# [What you need to do]
Go through the listing beneath this task and return every line that carries the string "Elévky".

# [Records provided]
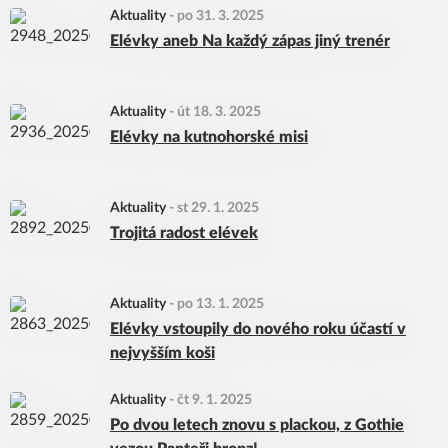
Aktuality
-
po 31. 3. 2025
Elévky aneb Na každý zápas jiný trenér
Aktuality
-
út 18. 3. 2025
Elévky na kutnohorské misi
Aktuality
-
st 29. 1. 2025
Trojitá radost elévek
Aktuality
-
po 13. 1. 2025
Elévky vstoupily do nového roku účastí v
nejvyšším koši
Aktuality
-
čt 9. 1. 2025
Po dvou letech znovu s plackou, z Gothie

# [Answer to this problem]
Elévky aneb Na každý zápas jiný trenér
Elévky na kutnohorské misi
Elévky vstoupily do nového roku účastí v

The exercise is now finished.